Junto a su entusiasmo como coleccionista ha sabido fijarse en las prácticas más emergentes, ello se aprecia en el texto sobre la obra de Luis o Miguel “Reporte de ilusiones”, basada en un arte relacional, de inserción social. La obra la deslumbró de tal manera que decidió escribir: “Un poco cansada de performance sin mucha garra, la conmoción que sentí en aquel solar yermo me hizo abrigar grandes esperanzas, vislumbrando otros caminos para el arte cubano. Un curador tiene que saber emocionarse”.
Por último, quizás una de las experiencias más complejas que el libro recoge, es la que nos cuenta sobre el trabajo alrededor de la muestra personal de Lázaro Saavedra, pues todo el que la visitó supo que allí faltaban algunas de sus obras más importantes. Conociendo de antemano que así sucedería, Corina decidió hacerla:
aún recurriendo a obras no tan adecuadas, aún consciente de muchos errores, para mí fue más importante llevar a Saavedra al contexto del Museo Nacional y decir –éste es el lugar de un gran artista–. La vanidad de hacer una buena curaduría no puede pasar por encima de la voluntad histórica de mostrar la grandeza de su obra. Sentí que esa exposición era un imperativo en el contexto cultural de la Isla, y arrastro sus errores con tristeza pero también con orgullo.

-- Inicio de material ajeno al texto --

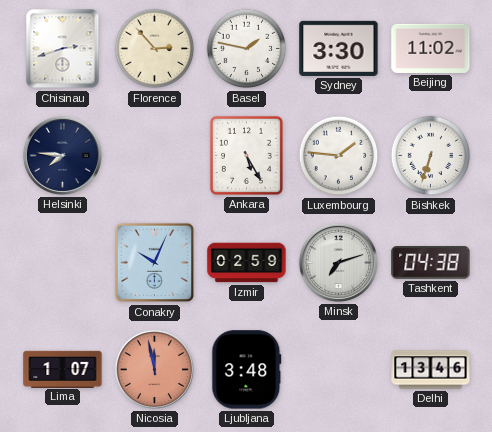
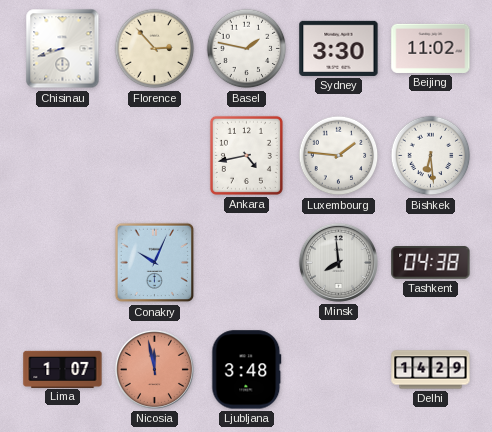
Chisinau: 2:42 -> 8:42
Helsinki: 7:46 -> none
Ankara: 5:25 -> 4:43
Bishkek: 6:33 -> 6:29
Izmir: 02:59 -> none
Minsk: 7:12 -> 7:59
Delhi: 13:46 -> 14:29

Tales reflexiones son un modelo de memoria que se ha formado bregando por más de dos décadas con la práctica artística, ayudándonos a comprender desde su propia vivencia cuán difícil es la labor del curador, cuán inestable es su certeza, así como la alta dosis de responsabilidad que pende de sus decisiones para escoger y legitimar qué posee y qué no posee valor artístico, en un presente plural y contaminado como el del arte.
Si el lector comienza por el prólogo descubrirá por qué para la autora la curaduría es: “un huracán de pasiones”. Ella toca las llagas que deja el trabajo curatorial, las insuficiencias, las improvisaciones, las pretensiones de curar por parte de “lo mismo funcionarios que amateurs […] los artistas que pueden y los que no pueden […] los críticos, los promotores, los representantes, los diletantes”, teniendo en cuenta que “El trabajo con la producción simbólica de nuestros contemporáneos es una de las tareas curatoriales más riesgosas que existen”.

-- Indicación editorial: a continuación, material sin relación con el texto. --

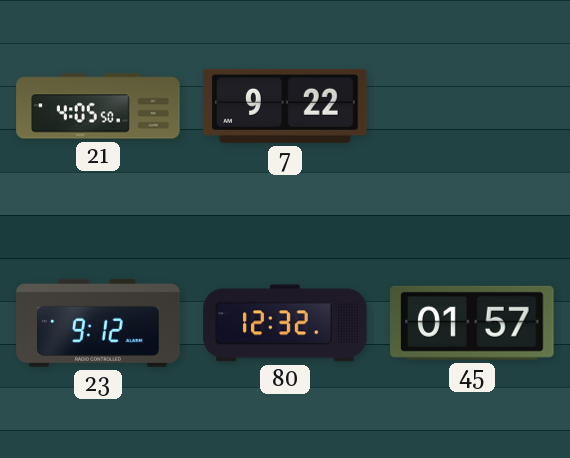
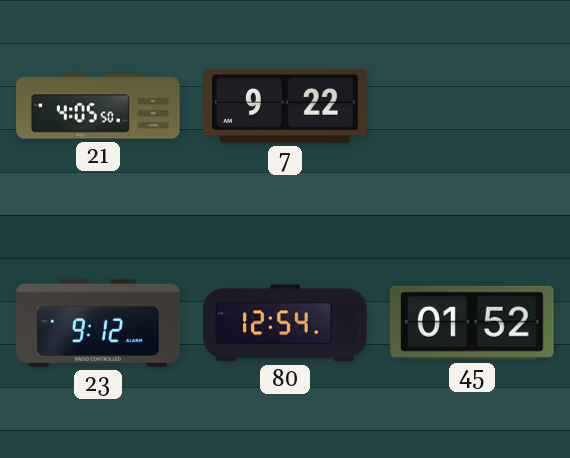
80: 12:32 -> 12:54
45: 01:57 -> 01:52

Los modelos curatoriales abordados en el texto pueden incitar al lector de cualquier latitud a compartir la lectura del libro pues, aunque la labor de concebir exposiciones en los contextos periféricos es distinta desde que se imagina hasta su concreción, y presenta una dinámica particular cuando se articula en los centros rectores del arte –y aún cuando todo ello va en camino de ser tratado por los Estudios Postcoloniales, o sea de interés reciente en los Estudios Visuales–, falta una teoría que manifieste el valor de tales experiencias para fundamentar y proteger la producción artística de nuestros contextos, y consolidar sus interpretaciones.

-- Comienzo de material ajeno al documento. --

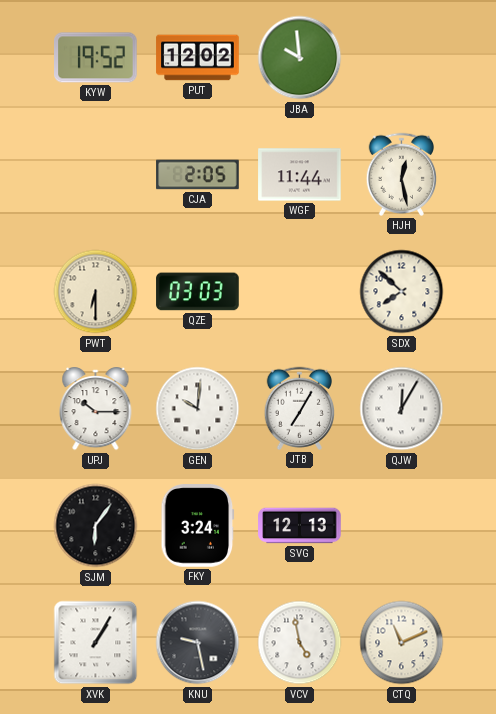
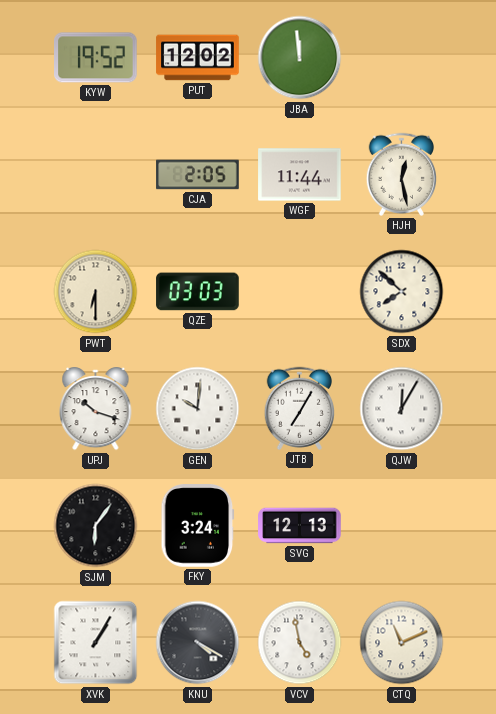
JBA: 9:59 -> 11:59
UPJ: 10:15 -> 10:18
KNU: 9:28 -> 4:20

Por lo general, en este libro sobresale la mirada personal en cada comentario a las diversas exposiciones, una experiencia transferible, que puede llegar al alma de cualquier curador, de un crítico de arte o de un historiador del arte, quienes saben como ningún otro especialista, del significado que posee la labor del curador, de los juicios que emergen de la memoria que va formando en el presente, sabiendo que esos juicios serán releídos y reevaluados en el futuro.
Si se me permite una última referencia –aunque no siempre coincido con sus elecciones, casi siempre coincido con sus criterios–, en este libro he asimilado mucho de la pasión y del talento de Corina para juzgar el arte, de su voluntad para defenderlo y, sobre todo, de su tolerancia para lograr, poco a poco, que aprendamos cómo hay que saber librar batallas que se puedan ganar.
Corina Matamoros: Mirada de curador, Editorial Letras Cubanas, La Habana, 2009.